Dataset excerpts

=== Section Start ===

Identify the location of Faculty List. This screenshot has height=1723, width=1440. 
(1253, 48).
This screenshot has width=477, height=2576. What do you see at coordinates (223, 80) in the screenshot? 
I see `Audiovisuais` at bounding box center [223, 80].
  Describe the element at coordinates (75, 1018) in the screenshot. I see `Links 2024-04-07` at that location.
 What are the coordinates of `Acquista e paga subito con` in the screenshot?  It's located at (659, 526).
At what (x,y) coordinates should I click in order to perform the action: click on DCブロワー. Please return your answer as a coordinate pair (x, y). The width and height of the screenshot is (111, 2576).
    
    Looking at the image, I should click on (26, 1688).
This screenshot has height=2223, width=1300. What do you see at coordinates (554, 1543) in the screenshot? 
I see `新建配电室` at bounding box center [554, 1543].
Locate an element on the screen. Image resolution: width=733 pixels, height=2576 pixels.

=== Section End ===

Work instructions: Write out every record shown above, word for word.

Your solution:
Identify the location of Faculty List. This screenshot has height=1723, width=1440. 
(1253, 48).
This screenshot has width=477, height=2576. What do you see at coordinates (223, 80) in the screenshot? 
I see `Audiovisuais` at bounding box center [223, 80].
  Describe the element at coordinates (75, 1018) in the screenshot. I see `Links 2024-04-07` at that location.
 What are the coordinates of `Acquista e paga subito con` in the screenshot?  It's located at (659, 526).
At what (x,y) coordinates should I click in order to perform the action: click on DCブロワー. Please return your answer as a coordinate pair (x, y). The width and height of the screenshot is (111, 2576).
    
    Looking at the image, I should click on (26, 1688).
This screenshot has height=2223, width=1300. What do you see at coordinates (554, 1543) in the screenshot? 
I see `新建配电室` at bounding box center [554, 1543].
Locate an element on the screen. Image resolution: width=733 pixels, height=2576 pixels.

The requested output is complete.